## Task details
Of all the lines in the entries, how many carry the word "Index"? The reply is that number and no more.
- - - - -
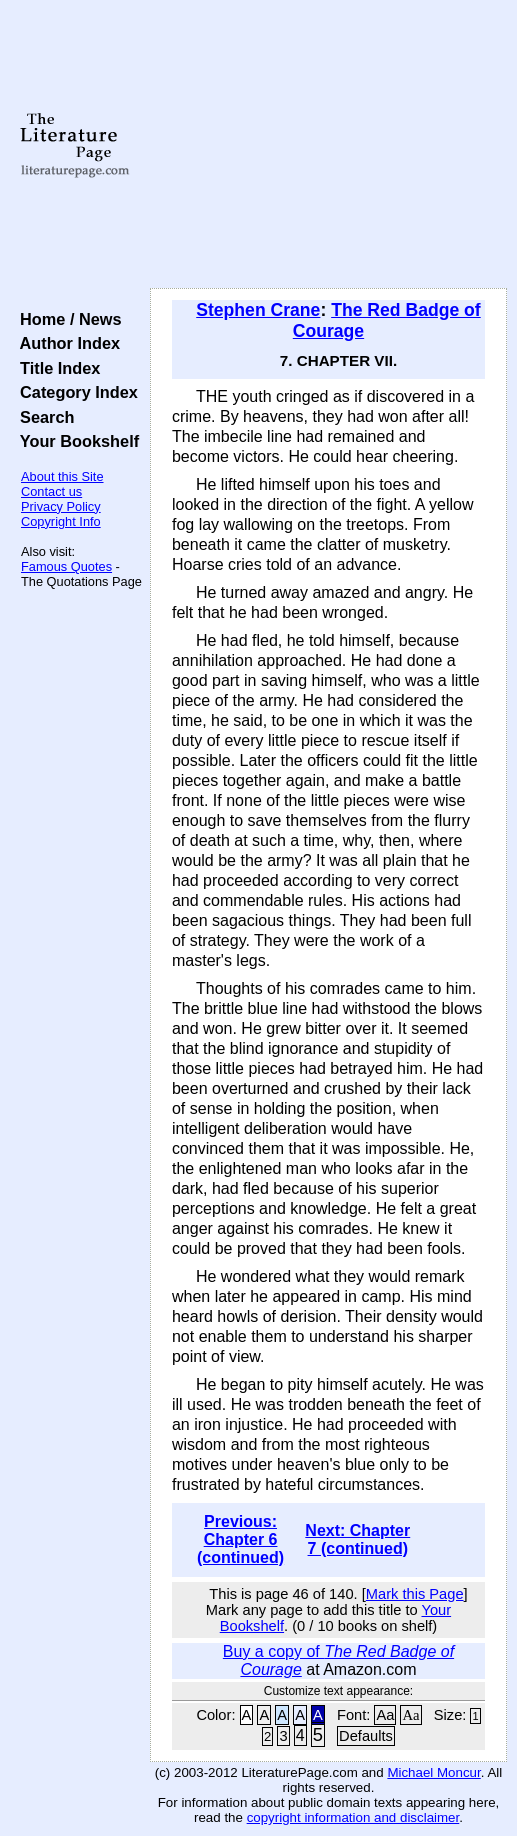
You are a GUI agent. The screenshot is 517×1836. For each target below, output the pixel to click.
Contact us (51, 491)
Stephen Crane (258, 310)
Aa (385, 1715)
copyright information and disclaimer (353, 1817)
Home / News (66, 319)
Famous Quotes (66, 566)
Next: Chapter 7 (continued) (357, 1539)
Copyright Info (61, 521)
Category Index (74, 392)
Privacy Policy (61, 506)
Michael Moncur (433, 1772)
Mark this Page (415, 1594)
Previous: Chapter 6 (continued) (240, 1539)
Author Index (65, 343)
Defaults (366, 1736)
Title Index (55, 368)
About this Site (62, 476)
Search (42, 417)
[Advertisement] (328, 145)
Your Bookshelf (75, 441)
- - - - -
## Expected answer
3